*** Exercise data ***
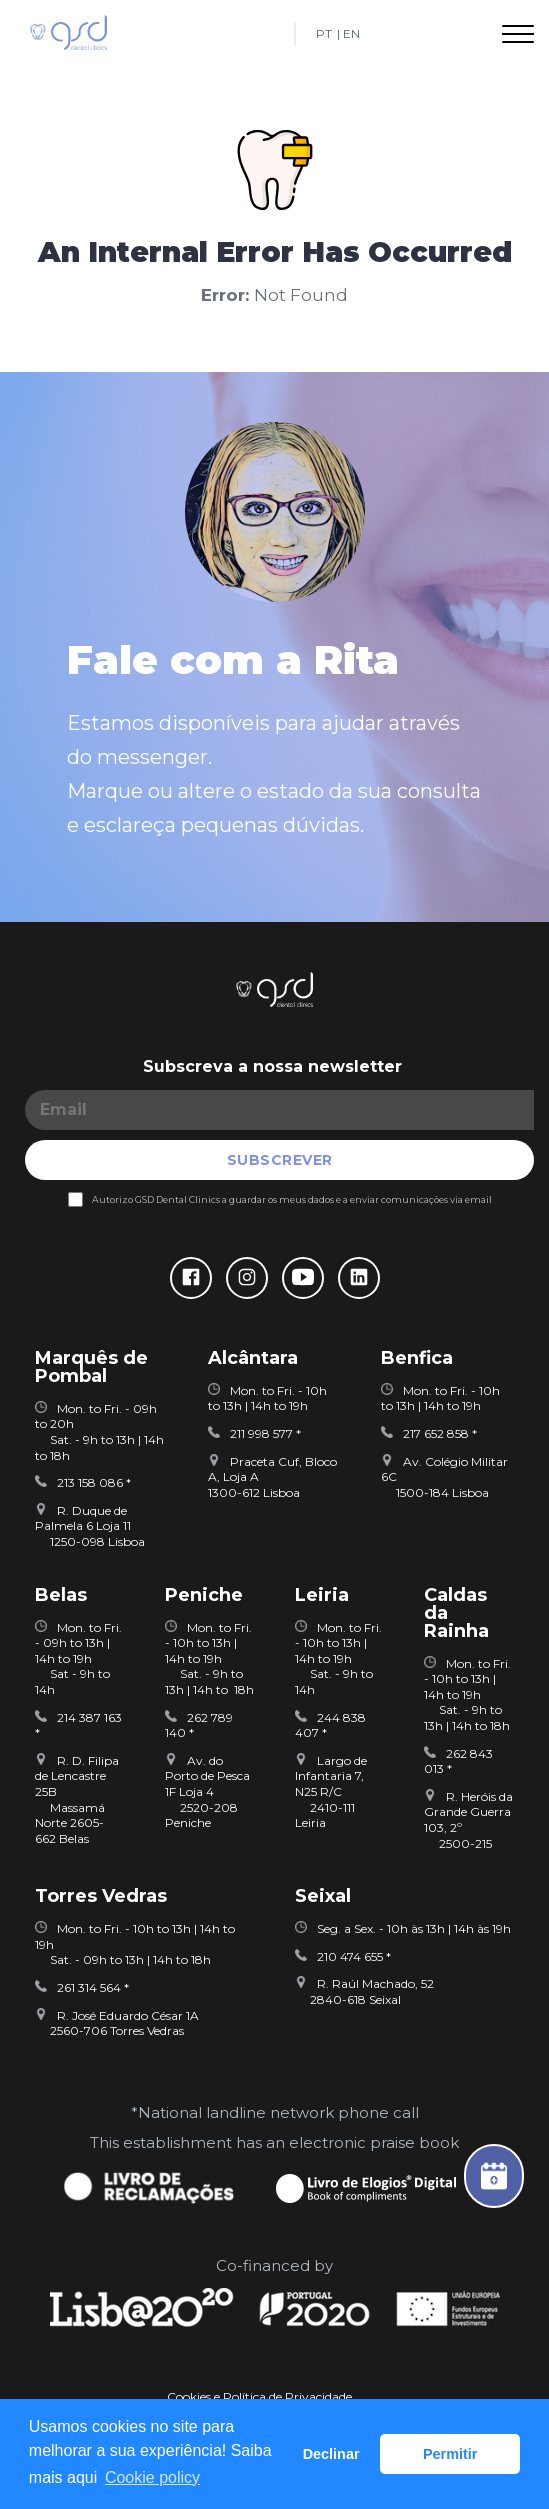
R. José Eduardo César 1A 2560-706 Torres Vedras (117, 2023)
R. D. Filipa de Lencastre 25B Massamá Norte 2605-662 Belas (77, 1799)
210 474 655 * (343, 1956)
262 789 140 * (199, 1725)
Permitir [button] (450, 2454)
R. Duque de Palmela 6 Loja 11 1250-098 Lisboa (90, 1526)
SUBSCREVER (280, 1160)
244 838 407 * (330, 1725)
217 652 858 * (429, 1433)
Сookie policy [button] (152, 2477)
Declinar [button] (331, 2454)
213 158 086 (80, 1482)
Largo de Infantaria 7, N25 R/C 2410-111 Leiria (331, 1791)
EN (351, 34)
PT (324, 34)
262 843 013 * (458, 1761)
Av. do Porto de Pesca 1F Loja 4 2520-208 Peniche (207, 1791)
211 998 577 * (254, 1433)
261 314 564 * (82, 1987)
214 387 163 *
*** End of Exercise data ***
Exercise instructions |
Nothing but the lines from the one that contains "EN (351, 34)" through the end of the data above should appear, each reproduced exactly.

Expected output |
EN (351, 34)
PT (324, 34)
262 843 013 * (458, 1761)
Av. do Porto de Pesca 1F Loja 4 2520-208 Peniche (207, 1791)
211 998 577 * (254, 1433)
261 314 564 * (82, 1987)
214 387 163 *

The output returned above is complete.